[Dataset entries]
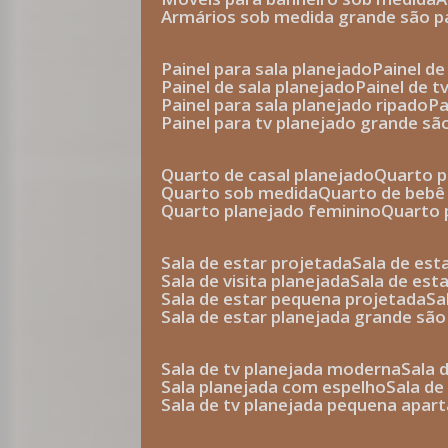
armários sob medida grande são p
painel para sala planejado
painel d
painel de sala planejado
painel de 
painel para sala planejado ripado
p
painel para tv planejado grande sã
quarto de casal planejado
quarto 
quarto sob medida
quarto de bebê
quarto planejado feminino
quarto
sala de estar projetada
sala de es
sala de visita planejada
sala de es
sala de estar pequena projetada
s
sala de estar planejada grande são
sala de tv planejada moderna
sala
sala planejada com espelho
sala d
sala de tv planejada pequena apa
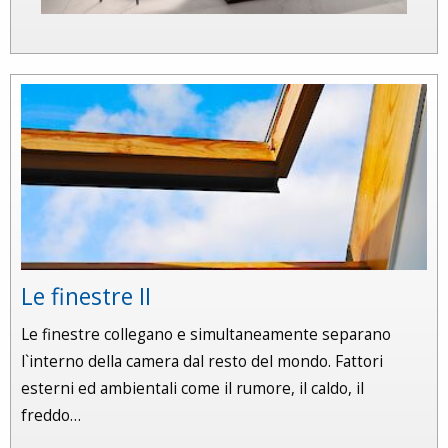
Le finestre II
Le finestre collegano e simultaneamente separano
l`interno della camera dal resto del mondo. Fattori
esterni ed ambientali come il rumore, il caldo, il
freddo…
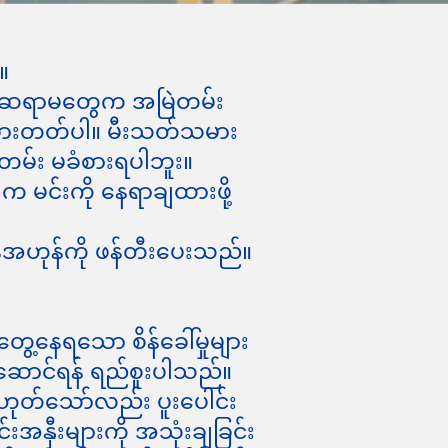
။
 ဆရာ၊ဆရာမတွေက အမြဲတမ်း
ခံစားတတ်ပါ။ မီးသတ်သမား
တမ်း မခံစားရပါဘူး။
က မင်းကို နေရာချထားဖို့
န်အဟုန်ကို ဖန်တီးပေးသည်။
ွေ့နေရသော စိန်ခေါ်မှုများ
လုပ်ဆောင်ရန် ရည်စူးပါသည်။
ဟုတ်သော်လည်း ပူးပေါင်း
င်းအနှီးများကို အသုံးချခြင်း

...

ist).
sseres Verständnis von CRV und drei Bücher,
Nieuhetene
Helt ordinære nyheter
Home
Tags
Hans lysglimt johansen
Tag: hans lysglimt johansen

==

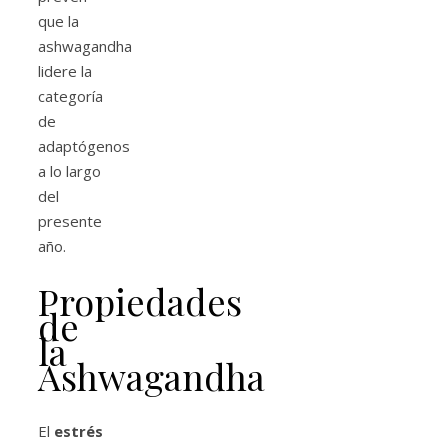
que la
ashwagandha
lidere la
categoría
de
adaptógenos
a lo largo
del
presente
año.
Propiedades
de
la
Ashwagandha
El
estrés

## [Description of the task]
Beginning at the line with "quarto de casal planejado" and ending at the line with "sala de estar planejada grande são", reproduce each line of the data above exactly, and add no other lines.

## [Solved problem]
quarto de casal planejado
quarto 
quarto sob medida
quarto de bebê
quarto planejado feminino
quarto
sala de estar projetada
sala de es
sala de visita planejada
sala de es
sala de estar pequena projetada
s
sala de estar planejada grande são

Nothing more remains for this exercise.